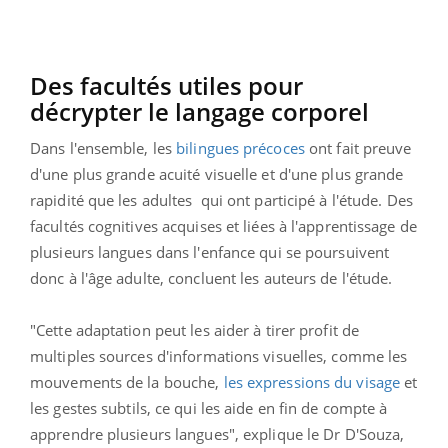
Des facultés utiles pour
décrypter le langage corporel
Dans l'ensemble, les
bilingues précoces
ont fait preuve
d'une plus grande acuité visuelle et d'une plus grande
rapidité que les adultes qui ont participé à l'étude. Des
facultés cognitives acquises et liées à l'apprentissage de
plusieurs langues dans l'enfance qui se poursuivent
donc à l'âge adulte, concluent les auteurs de l'étude.
"Cette adaptation peut les aider à tirer profit de
multiples sources d'informations visuelles, comme les
mouvements de la bouche,
les expressions du visage
et
les gestes subtils, ce qui les aide en fin de compte à
apprendre plusieurs langues", explique le Dr D'Souza,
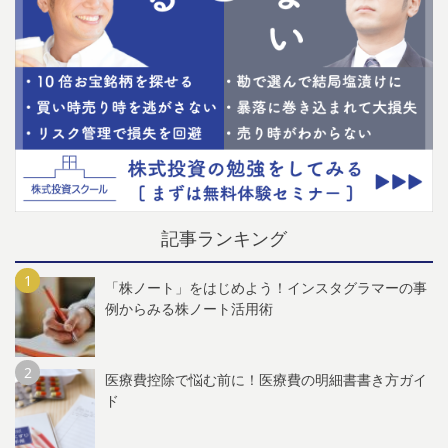
記事ランキング
「株ノート」をはじめよう！インスタグラマーの事
例からみる株ノート活用術
医療費控除で悩む前に！医療費の明細書書き方ガイ
ド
━━━━━━━━
▶ [REQUIRED WORK] Give back the full listing exactly, with pictures dropped.

▶ [SOLUTION TO THIS PROBLEM]
Des facultés utiles pour
décrypter le langage corporel
Dans l'ensemble, les
bilingues précoces
ont fait preuve
d'une plus grande acuité visuelle et d'une plus grande
rapidité que les adultes qui ont participé à l'étude. Des
facultés cognitives acquises et liées à l'apprentissage de
plusieurs langues dans l'enfance qui se poursuivent
donc à l'âge adulte, concluent les auteurs de l'étude.
"Cette adaptation peut les aider à tirer profit de
multiples sources d'informations visuelles, comme les
mouvements de la bouche,
les expressions du visage
et
les gestes subtils, ce qui les aide en fin de compte à
apprendre plusieurs langues", explique le Dr D'Souza,
記事ランキング
「株ノート」をはじめよう！インスタグラマーの事
例からみる株ノート活用術
医療費控除で悩む前に！医療費の明細書書き方ガイ
ド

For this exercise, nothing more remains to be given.